Assembly Bill 481, introduced Feb. 24, would make it easier for the owners of mobile home parks to raise rents on units that are either sublet or not occupied year-round. It’s one of two major bills the park owners are pushing this year. The other, AB 761, by Assembly Member Charles Calderon (D-Montebello), would eliminate vacancy control in parks and allow rents to rise every time a space becomes empty.

Rent control in California mobile home parks is unusual. Trailer residents typically own their units but must pay rent to the park owner for the land beneath them. So mobile home owners — many of them seniors and low-income people — are actually tenants.

Under current law, local rent control ordinances apply to those trailer parks, keeping the cost of living there relatively low. However, the law allows park owners to raise the rent on trailers that function as vacation homes — that are not a principal residence for the owner and aren’t rented to somebody else.

Ma’s bill would make it easier to define a mobile home as a second residence and would eliminate the provision that protects sublets.

Advocates for mobile home residents have vowed to fight the bill. "In mobile home parks, the park owners have hugely disparate power over residents, most of whom are low income and over 60," David Grabill, an affordable housing advocate and attorney for the Coalition of Mobile Homeowners-California, told us. "Park owners also look for any hook or crook way to get a space out from under rent control or squeeze more rent out of the residents. Residents can’t move their homes, can’t afford to move themselves, and can’t afford lawyers to protect their rights.

"This bill would give park owners a whole new way to threaten and intimidate residents."

Ma insists that her only goal is to promote affordable housing. She told us that mobile homes in Malibu sell for millions of dollars, and that some are used entirely as second residences for wealthy people. "Rent control is supposed to be for low-income people," she said, arguing that if rich mobile homeowners lost their rent control protection, those units would be available for less wealthy people.

As for sublet homes, she said: "If the owners don’t need to live there, then they can afford to live somewhere else — and they don’t need rent control protection."

Ma at first said she took up the bill because she was on the Assembly Housing Committee and was looking for measures that would promote low-income housing. Calvin Welch, a San Francisco activist who has been working on affordable housing issues for decades, finds that a bit odd.

When Ma was a San Francisco supervisor, Welch told us, "she was missing in action on every significant affordable housing measure. Much of the time, she was on the other side."

When we pressed her, Ma acknowledged that the Western Manufactured Housing Committee, which represents park owners, spoke to her about the bill.
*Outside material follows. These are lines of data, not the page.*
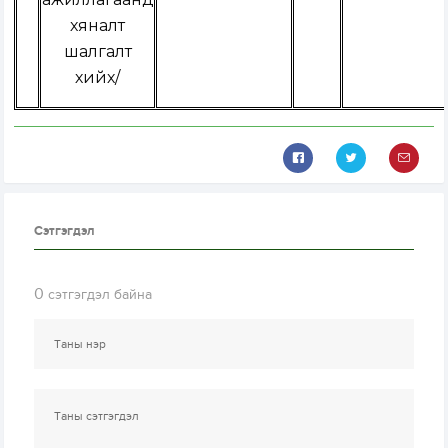
хяналт
шалгалт
хийх/
Сэтгэгдэл
0
сэтгэгдэл байна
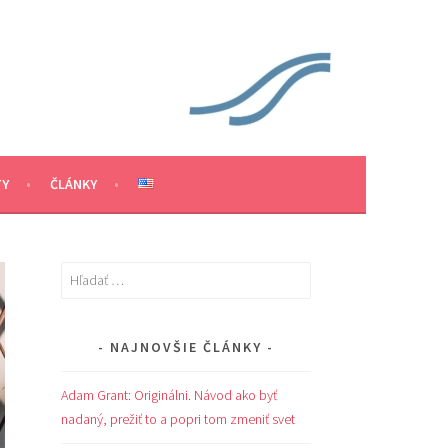
TY
ČLÁNKY
Hľadať:
NAJNOVŠIE ČLÁNKY
Adam Grant: Originálni. Návod ako byť
nadaný, prežiť to a popri tom zmeniť svet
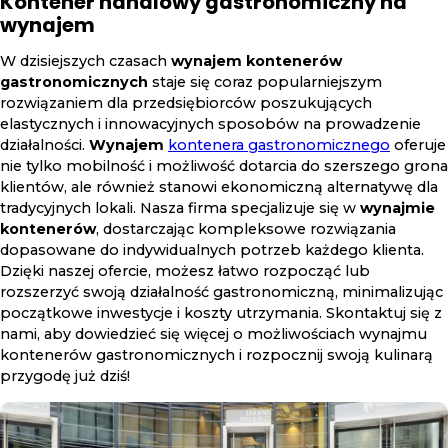
Kontener handlowy gastronomiczny na
wynajem
W dzisiejszych czasach
wynajem kontenerów
gastronomicznych
staje się coraz popularniejszym
rozwiązaniem dla przedsiębiorców poszukujących
elastycznych i innowacyjnych sposobów na prowadzenie
działalności.
Wynajem
kontenera gastronomicznego
oferuje
nie tylko mobilność i możliwość dotarcia do szerszego grona
klientów, ale również stanowi ekonomiczną alternatywę dla
tradycyjnych lokali. Nasza firma specjalizuje się w
wynajmie
kontenerów
, dostarczając kompleksowe rozwiązania
dopasowane do indywidualnych potrzeb każdego klienta.
Dzięki naszej ofercie, możesz łatwo rozpocząć lub
rozszerzyć swoją działalność gastronomiczną, minimalizując
początkowe inwestycje i koszty utrzymania. Skontaktuj się z
nami, aby dowiedzieć się więcej o możliwościach wynajmu
kontenerów gastronomicznych i rozpocznij swoją kulinarą
przygodę już dziś!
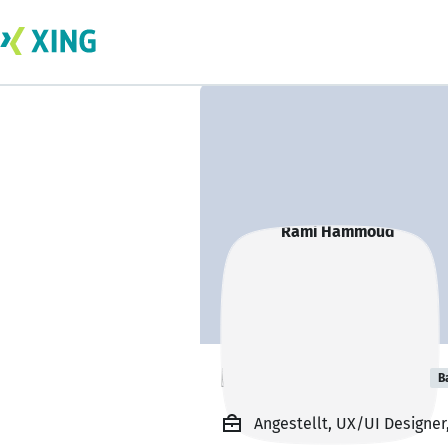
Rami Hammoud
B
Angestellt, UX/UI Designer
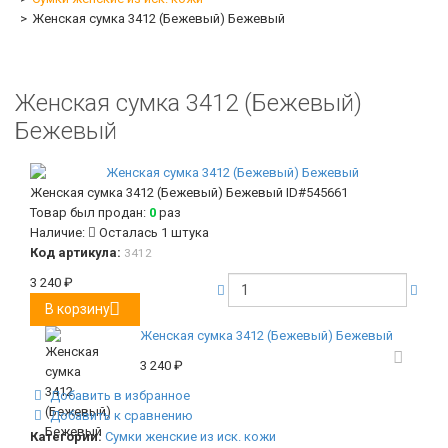
Женская сумка 3412 (Бежевый) Бежевый
Женская сумка 3412 (Бежевый)
Бежевый
Женская сумка 3412 (Бежевый) Бежевый
ID#545661
Товар был продан:
0
раз
Наличие:
Осталась 1 штука
Код артикула:
3412
3 240
₽
В корзину
Женская сумка 3412 (Бежевый) Бежевый
3 240
₽
Добавить в избранное
Добавить к сравнению
Категории:
Сумки женские из иск. кожи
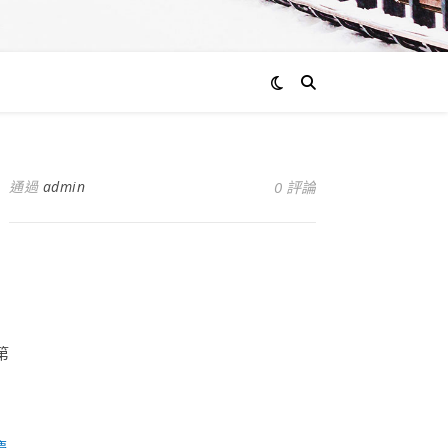
通過
admin
0 評論
第
慶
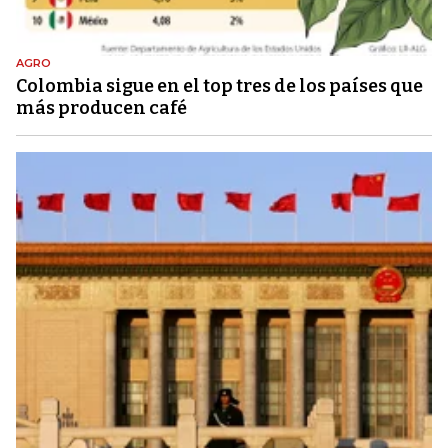
AGRO
Colombia sigue en el top tres de los países que
más producen café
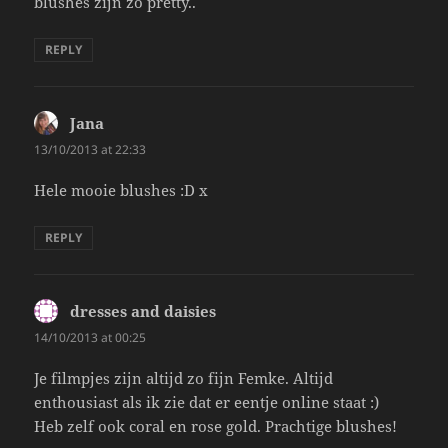
blushes zijn zo pretty..
REPLY
Jana
says:
13/10/2013 at 22:33
Hele mooie blushes :D x
REPLY
dresses and daisies
says:
14/10/2013 at 00:25
Je filmpjes zijn altijd zo fijn Femke. Altijd
enthousiast als ik zie dat er eentje online staat :)
Heb zelf ook coral en rose gold. Prachtige blushes!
The group’s Web site goes further, claiming that WMHC sponsored the Ma bill. And campaign finance records show that the WMHC political action committee gave Ma $4,200 on Oct. 27, 2008 and another $2,000 the next day.

Tim Sheahan, president of the Golden Gate Manufactured Home Owners League, which represents mobile home park tenants, told us Ma’s comments about million dollar homes are off the mark. "Sure, there are a few sensational anomalies. But that is no reflection on how most mobile homeowners live," he said.

And even if wealthier residents are forced to sell their homes, he noted, "the new residents will have to pay much higher rent. So there’s no way this adds to affordable housing."